Green IT made easy

Talks about “green IT” are everywhere, no IT magazine without an article, no fair without new products, and advertisement all over the place. But I bet there are quite some small and medium-sized business around the world that ask themselves: “How are we to participate in this move?” Typically being the more responsible entrepreneurs, I’m sure they don’t put profit first, but cannot afford (or at least economically deploy) all those new & nifty water-cooled racks or set up “separated hot and cool zones in your data center”. Mostly, because there simply is no data center.

We were facing such a situation at a small office with a single-rack computing room. The office is in a zone of moderate climate (around -5 to 5 °C in the winter time with peaks down to -15 °C in tough years, and 20 to 30 °C in the summer time, despite some heat waves), the computing room is facing north (no sunshine heating things up), and a direct outside window front. The servers in the rack currently draw around 3,2 kW when under load.

In the first years, running with an open rack and fresh outside air was sufficient. But with time there came an increase in computing power and more servers in the rack. During an especially hot period, a typical mobile air conditioning was set up (you know the type, everything in a single unit and a nozzle to direct the hot air directly out of the window), but even with a permanently installed air outlet, that solution was soon coming to it’s limits.

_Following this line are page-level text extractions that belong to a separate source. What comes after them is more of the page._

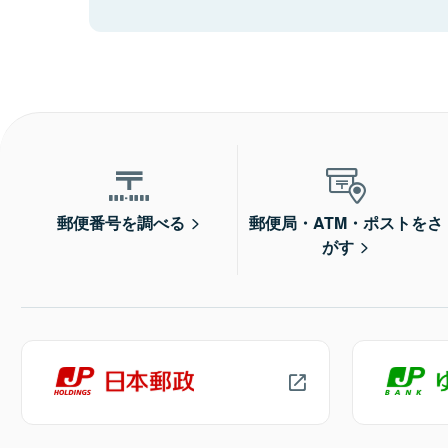
郵便番号を調べる
郵便局・ATM・ポストをさ
がす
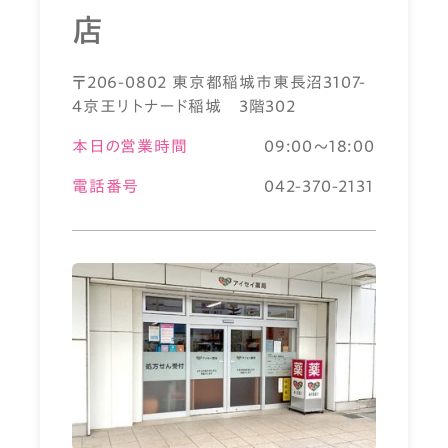
店
〒206-0802 東京都稲城市東長沼3107-
4京王リトナード稲城 3階302
本日の営業時間
09:00～18:00
電話番号
042-370-2131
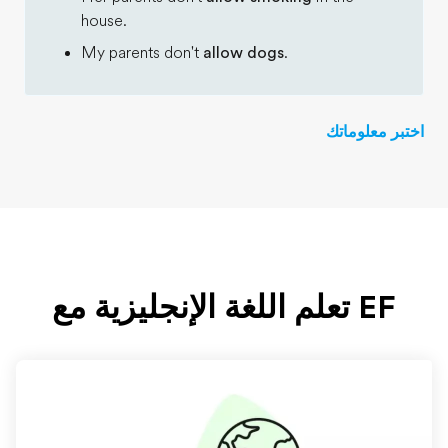
house.
My parents don't
allow dogs
.
اختبر معلوماتك
EF تعلم اللغة الإنجليزية مع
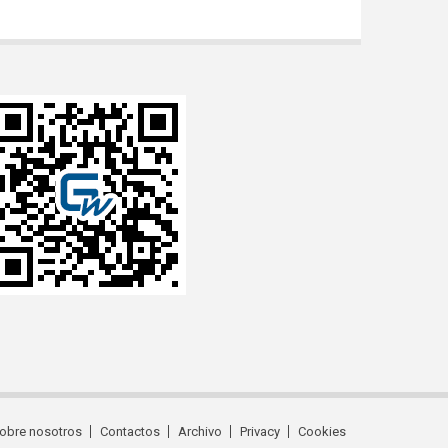
obre nosotros
Contactos
Archivo
Privacy
Cookies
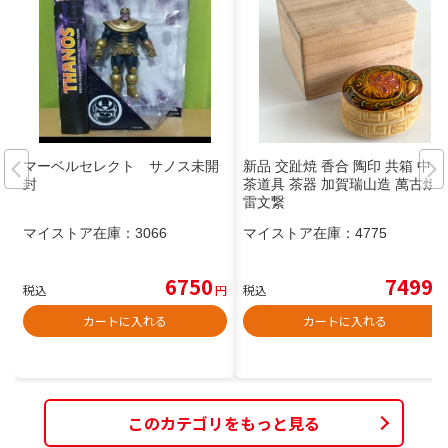
マーベルセレクト サノス未開
新品 交趾焼 香合 陶印 共箱 中国
封
茶道具 茶器 加賀瑞山造 萬古焼
雷文繋
マイストア在庫：
3066
マイストア在庫：
4775
6750
7499
税込
円
税込
円
カートに入れる
カートに入れる
このカテゴリをもっと見る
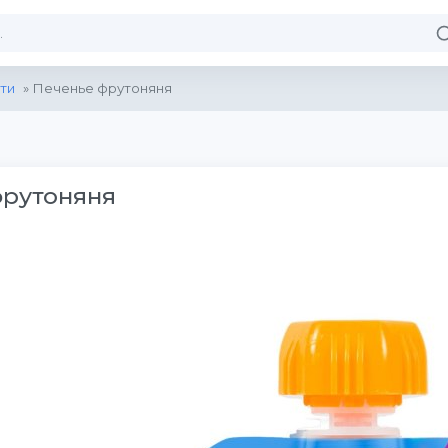
ти
» Печенье фрутоняня
фрутоняня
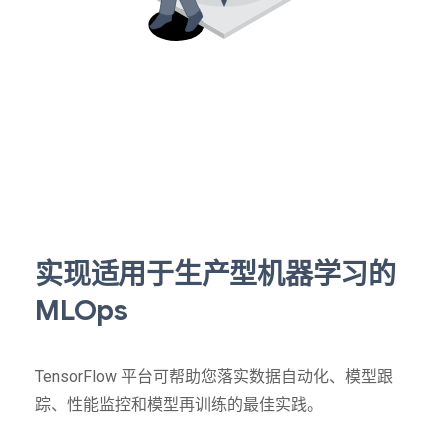
实现适用于生产型机器学习的
MLOps
TensorFlow 平台可帮助您落实数据自动化、模型跟
踪、性能监控和模型再训练的最佳实践。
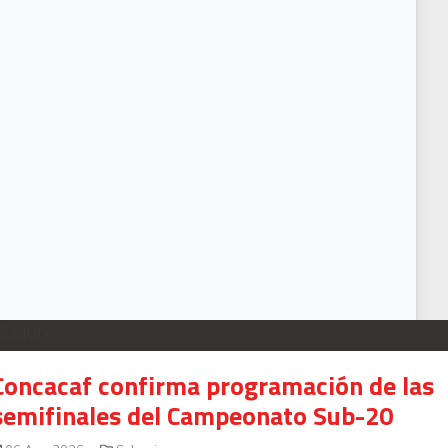
ECCION
Concacaf confirma programación de las
semifinales del Campeonato Sub-20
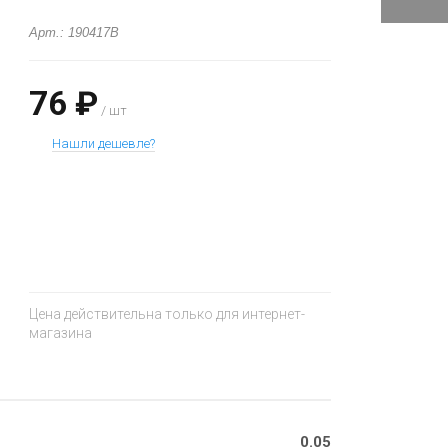
Арт.: 190417B
76 ₽
/ шт
Нашли дешевле?
+
−
Цена действительна только для интернет-
магазина
0.05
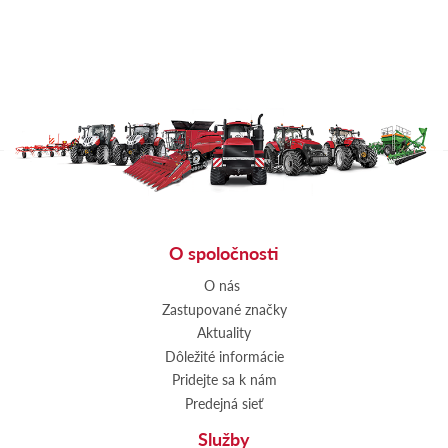
O spoločnosti
O nás
Zastupované značky
Aktuality
Dôležité informácie
Pridejte sa k nám
Predejná sieť
Služby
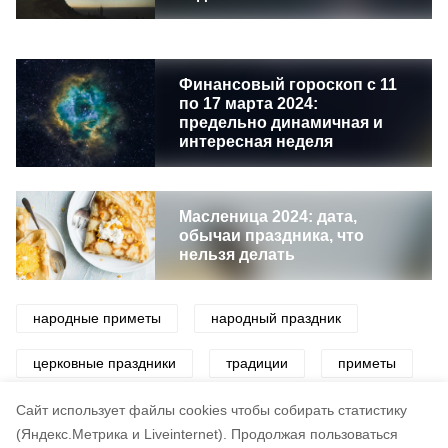
Финансовый гороскоп с 11
по 17 марта 2024:
предельно динамичная и
интересная неделя
Масленица 2024: дата,
обычаи праздника, что
нельзя делать
народные приметы
народный праздник
церковные праздники
традиции
приметы
праздники
Cайт использует файлы cookies чтобы собирать статистику
(Яндекс.Метрика и Liveinternet).
Продолжая пользоваться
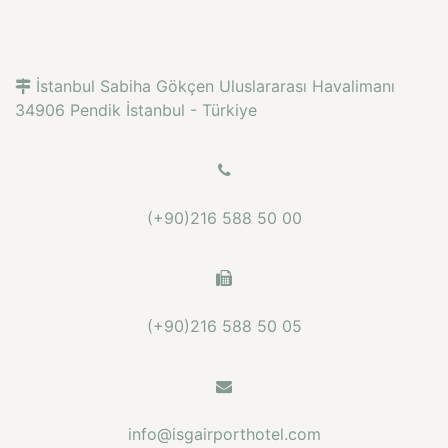
İstanbul Sabiha Gökçen Uluslararası Havalimanı
34906 Pendik İstanbul - Türkiye
(+90)216 588 50 00
(+90)216 588 50 05
info@isgairporthotel.com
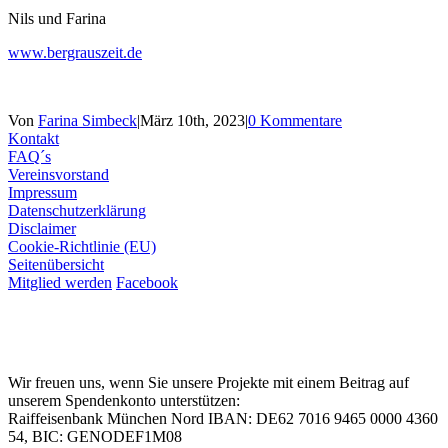
Nils und Farina
www.bergrauszeit.de
Von
Farina Simbeck
|
März 10th, 2023
|
0 Kommentare
Kontakt
FAQ´s
Vereinsvorstand
Impressum
Datenschutzerklärung
Disclaimer
Cookie-Richtlinie (EU)
Seitenübersicht
Mitglied werden
Facebook
Wir freuen uns, wenn Sie unsere Projekte mit einem Beitrag auf
unserem Spendenkonto unterstützen:
Raiffeisenbank München Nord IBAN: DE62 7016 9465 0000 4360
54, BIC: GENODEF1M08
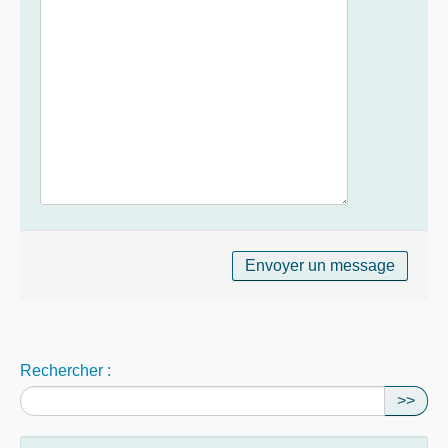
Rechercher :
>>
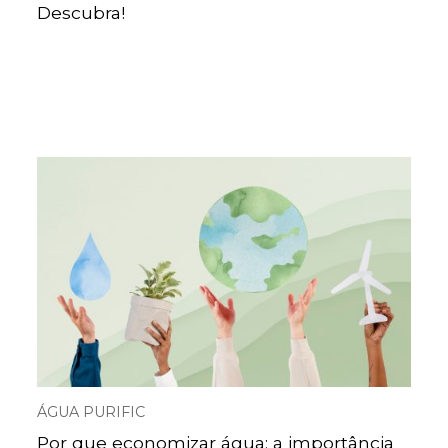
Descubra!
ÁGUA PURIFIC
Por que economizar água: a importância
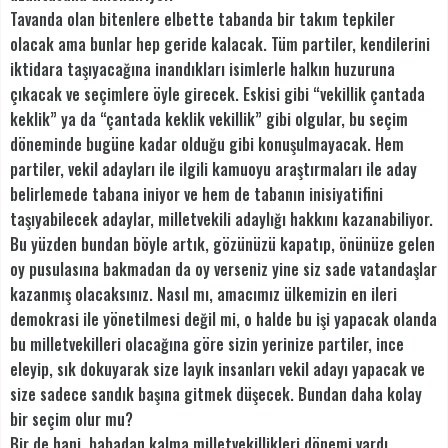
Tavanda olan bitenlere elbette tabanda bir takım tepkiler
olacak ama bunlar hep geride kalacak. Tüm partiler, kendilerini
iktidara taşıyacağına inandıkları isimlerle halkın huzuruna
çıkacak ve seçimlere öyle girecek. Eskisi gibi “vekillik çantada
keklik” ya da “çantada keklik vekillik” gibi olgular, bu seçim
döneminde bugüne kadar olduğu gibi konuşulmayacak. Hem
partiler, vekil adayları ile ilgili kamuoyu araştırmaları ile aday
belirlemede tabana iniyor ve hem de tabanın inisiyatifini
taşıyabilecek adaylar, milletvekili adaylığı hakkını kazanabiliyor.
Bu yüzden bundan böyle artık, gözünüzü kapatıp, önünüze gelen
oy pusulasına bakmadan da oy verseniz yine siz sade vatandaşlar
kazanmış olacaksınız. Nasıl mı, amacımız ülkemizin en ileri
demokrasi ile yönetilmesi değil mi, o halde bu işi yapacak olanda
bu milletvekilleri olacağına göre sizin yerinize partiler, ince
eleyip, sık dokuyarak size layık insanları vekil adayı yapacak ve
size sadece sandık başına gitmek düşecek. Bundan daha kolay
bir seçim olur mu?
Bir de hani, babadan kalma milletvekillikleri dönemi vardı,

Split air conditioning was out of the question (too much noise in the night, disturbing all the neighbors in the mixed office/living quarters), so it was time for some new ideas. I’d like to share with you what was created – you cannot only cut your A/C energy costs by two, but do so with spending only some hundred Euros!

First and most important was the realization that in that computing room, only the servers need cooling. Not all of the room needs to be cooled, not the backside of the servers, nothing else – cool air only needs to go to the front air intake of the servers to get them cooled.

It was helpful that the servers are in a closed 19″ rack – that’s different from many computing centers, where the rack fronts and backs are mostly open to allow free ambient air flow.

Secondly, it was decided that the servers will have to run with an intake air temperature of up to 27 °C – but you can vary that number to your liking (at least downward the scale… it’d be “depending on your willingness to take extra risks” when increasing that value). No special attention was to be paid to humidity – the servers ran with unconditioned exterior air for years without noticeable bad influence, so there was no motivation to spend money on that now.

Thirdly, the influence of television series of the 80es took its toll: Rather than spending big bucks on an industrial-grade super-duper custom-made air conditioning, MacGyvering a solution on a limited budget was requested. When it’s cold enough outside, take that air to cool the servers, and mix in some A/C-cooled-down air when necessary.

Key to success was the strict separation of hot & cool air zones inside the 19″ rack: the front of the rack, where the servers have their air intakes, was mostly sealed off from the area behind the front plates, making the front the “cool zone” and all of the back the “hot zone”. Fresh air is fed directly to the front area through an air pipe installed in the base socket of the rack, sucked in by the servers’ fans and pushed out to the back of the servers as warm (or even hot) air. That warm air (with typically 30 to 33 °C, but I`ve seen peaks up to 40 °C) is picked up by fans in the rack dome, partially transported out of the room by an extra fan and some air pipes, partially fed into the office rooms for heating during cold winter nights.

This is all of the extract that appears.